Data extracted from a collection:
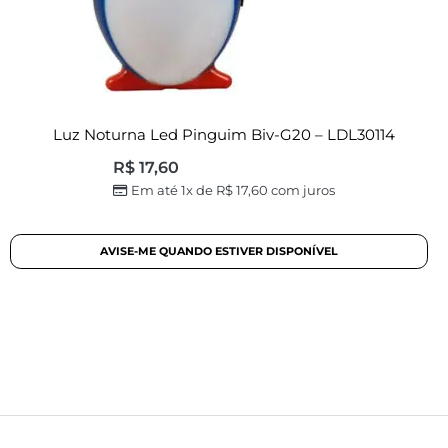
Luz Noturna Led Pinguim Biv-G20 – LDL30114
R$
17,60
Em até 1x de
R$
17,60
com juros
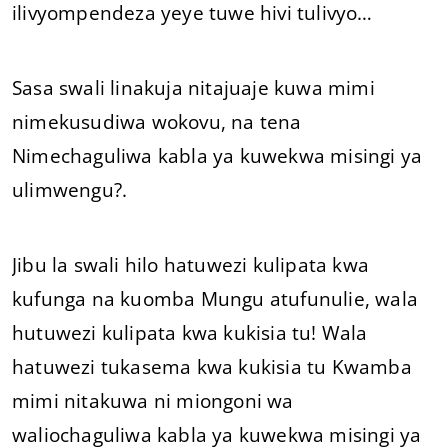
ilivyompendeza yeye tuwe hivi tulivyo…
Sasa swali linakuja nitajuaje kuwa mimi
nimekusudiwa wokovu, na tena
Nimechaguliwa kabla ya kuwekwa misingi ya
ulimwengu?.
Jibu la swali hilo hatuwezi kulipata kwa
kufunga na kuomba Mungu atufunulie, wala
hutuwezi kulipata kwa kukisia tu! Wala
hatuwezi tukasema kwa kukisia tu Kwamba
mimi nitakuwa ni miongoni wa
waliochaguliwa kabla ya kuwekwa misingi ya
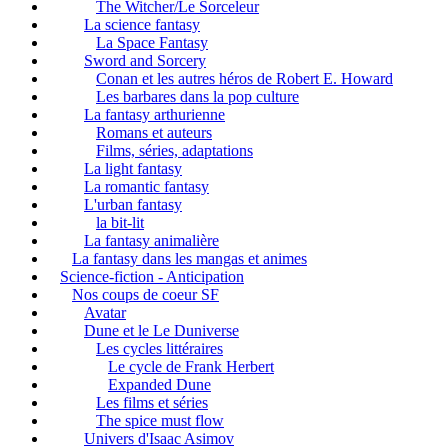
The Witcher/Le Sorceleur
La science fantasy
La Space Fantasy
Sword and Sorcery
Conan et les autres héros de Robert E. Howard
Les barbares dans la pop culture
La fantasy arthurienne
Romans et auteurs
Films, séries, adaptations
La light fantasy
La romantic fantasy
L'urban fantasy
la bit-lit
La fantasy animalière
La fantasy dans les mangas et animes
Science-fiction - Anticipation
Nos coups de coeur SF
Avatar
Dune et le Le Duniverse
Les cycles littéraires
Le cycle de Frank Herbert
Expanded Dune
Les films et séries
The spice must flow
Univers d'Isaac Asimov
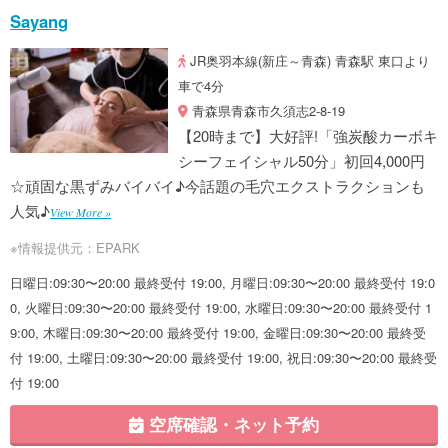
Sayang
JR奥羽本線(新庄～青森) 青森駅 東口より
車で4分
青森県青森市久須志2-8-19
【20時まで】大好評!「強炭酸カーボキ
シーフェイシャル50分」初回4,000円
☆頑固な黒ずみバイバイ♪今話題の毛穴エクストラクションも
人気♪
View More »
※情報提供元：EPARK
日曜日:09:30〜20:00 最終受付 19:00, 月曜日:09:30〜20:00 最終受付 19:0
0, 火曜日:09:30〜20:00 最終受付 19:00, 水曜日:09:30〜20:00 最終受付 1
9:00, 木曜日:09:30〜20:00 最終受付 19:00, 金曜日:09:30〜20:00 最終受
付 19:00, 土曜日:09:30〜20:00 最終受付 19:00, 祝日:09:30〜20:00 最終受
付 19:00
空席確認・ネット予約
* * *
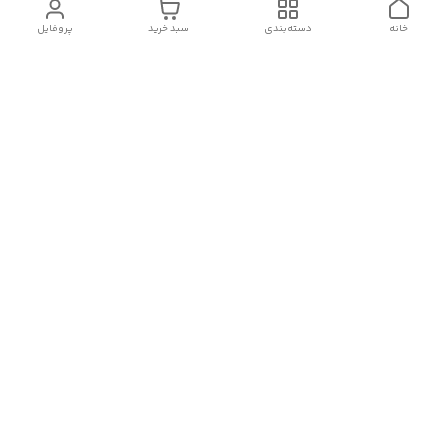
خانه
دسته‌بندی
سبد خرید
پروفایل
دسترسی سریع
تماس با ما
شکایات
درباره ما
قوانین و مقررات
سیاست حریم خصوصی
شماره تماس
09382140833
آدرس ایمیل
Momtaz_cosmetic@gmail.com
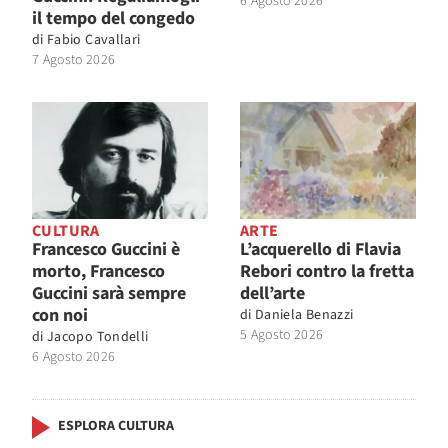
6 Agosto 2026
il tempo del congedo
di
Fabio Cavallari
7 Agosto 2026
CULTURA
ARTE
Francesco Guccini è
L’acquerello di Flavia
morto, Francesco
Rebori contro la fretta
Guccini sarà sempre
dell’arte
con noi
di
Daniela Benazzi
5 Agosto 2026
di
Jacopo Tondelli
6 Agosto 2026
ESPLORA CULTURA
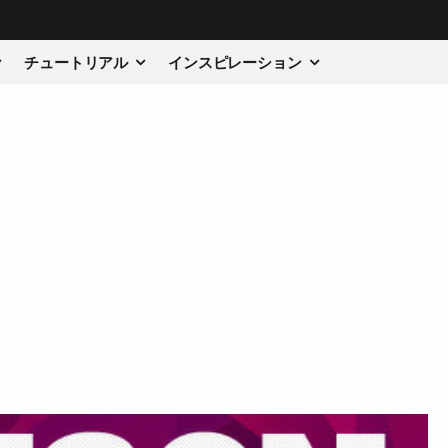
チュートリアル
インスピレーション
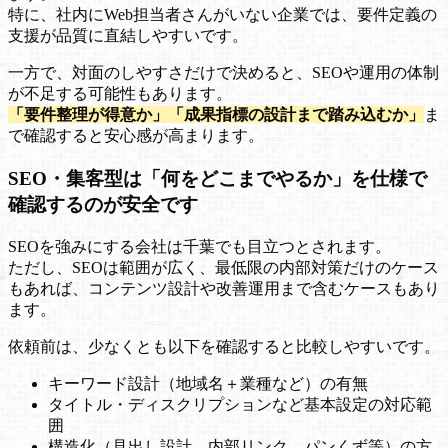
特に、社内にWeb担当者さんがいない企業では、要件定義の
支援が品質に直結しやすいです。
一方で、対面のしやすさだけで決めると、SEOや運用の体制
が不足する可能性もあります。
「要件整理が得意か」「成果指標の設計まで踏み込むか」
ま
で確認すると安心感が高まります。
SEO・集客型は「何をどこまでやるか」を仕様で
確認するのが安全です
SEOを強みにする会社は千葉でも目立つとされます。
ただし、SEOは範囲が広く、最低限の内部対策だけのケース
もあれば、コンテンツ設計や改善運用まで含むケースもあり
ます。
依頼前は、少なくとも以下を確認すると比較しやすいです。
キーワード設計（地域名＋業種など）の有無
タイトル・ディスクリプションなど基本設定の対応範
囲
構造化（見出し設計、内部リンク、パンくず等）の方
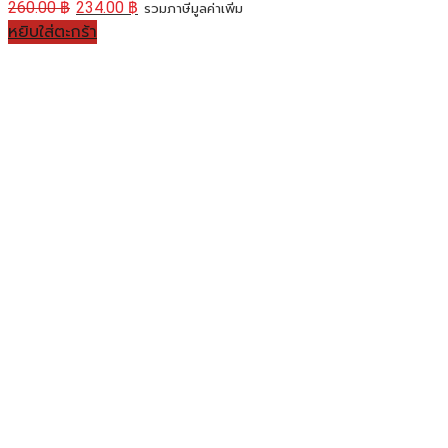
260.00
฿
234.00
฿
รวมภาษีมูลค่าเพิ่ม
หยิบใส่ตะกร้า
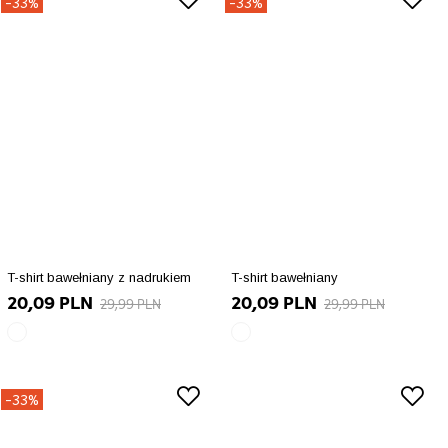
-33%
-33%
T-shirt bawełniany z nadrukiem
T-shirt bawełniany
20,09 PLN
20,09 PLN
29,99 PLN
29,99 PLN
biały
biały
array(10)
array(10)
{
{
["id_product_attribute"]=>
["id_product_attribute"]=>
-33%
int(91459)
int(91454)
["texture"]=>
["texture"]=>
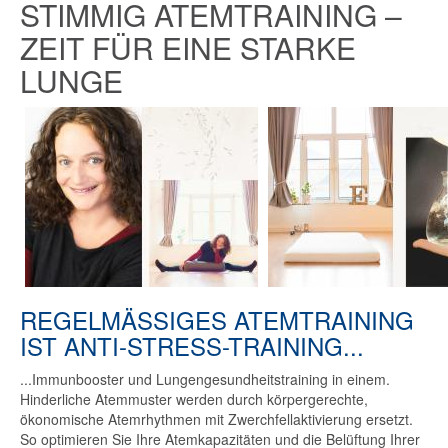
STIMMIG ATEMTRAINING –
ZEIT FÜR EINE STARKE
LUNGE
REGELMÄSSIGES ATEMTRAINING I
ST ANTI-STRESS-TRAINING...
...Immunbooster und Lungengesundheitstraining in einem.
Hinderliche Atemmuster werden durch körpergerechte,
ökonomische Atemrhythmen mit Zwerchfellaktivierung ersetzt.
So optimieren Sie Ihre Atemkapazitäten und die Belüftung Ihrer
==
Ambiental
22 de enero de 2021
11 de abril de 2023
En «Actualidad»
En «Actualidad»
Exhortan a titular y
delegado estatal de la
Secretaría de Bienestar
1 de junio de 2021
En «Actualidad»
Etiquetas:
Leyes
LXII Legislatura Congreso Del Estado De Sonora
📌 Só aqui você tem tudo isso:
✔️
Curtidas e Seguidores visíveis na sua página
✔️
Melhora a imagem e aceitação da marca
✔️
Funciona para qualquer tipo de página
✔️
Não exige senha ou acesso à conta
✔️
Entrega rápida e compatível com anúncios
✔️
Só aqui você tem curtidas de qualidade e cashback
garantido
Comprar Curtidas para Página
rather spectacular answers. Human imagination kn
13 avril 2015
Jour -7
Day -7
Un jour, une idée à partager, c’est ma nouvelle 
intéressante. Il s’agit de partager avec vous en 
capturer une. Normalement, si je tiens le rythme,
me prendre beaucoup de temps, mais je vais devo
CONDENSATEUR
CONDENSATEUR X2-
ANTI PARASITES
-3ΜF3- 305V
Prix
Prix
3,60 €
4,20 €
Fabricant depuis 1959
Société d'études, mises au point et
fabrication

THE TASK: Output exactly the lines above, beginning at the one with "Daniela Benazzi" and stopping after the one with "SEOを強みにする会社は千葉でも目立つとされます。". Pictures are to be omitted.

EXPECTED ANSWER:
Daniela Benazzi
5 Agosto 2026
di
Jacopo Tondelli
6 Agosto 2026
ESPLORA CULTURA
チュートリアル
インスピレーション
特に、社内にWeb担当者さんがいない企業では、要件定義の
支援が品質に直結しやすいです。
一方で、対面のしやすさだけで決めると、SEOや運用の体制
が不足する可能性もあります。
「要件整理が得意か」「成果指標の設計まで踏み込むか」
ま
で確認すると安心感が高まります。
SEO・集客型は「何をどこまでやるか」を仕様で
確認するのが安全です
SEOを強みにする会社は千葉でも目立つとされます。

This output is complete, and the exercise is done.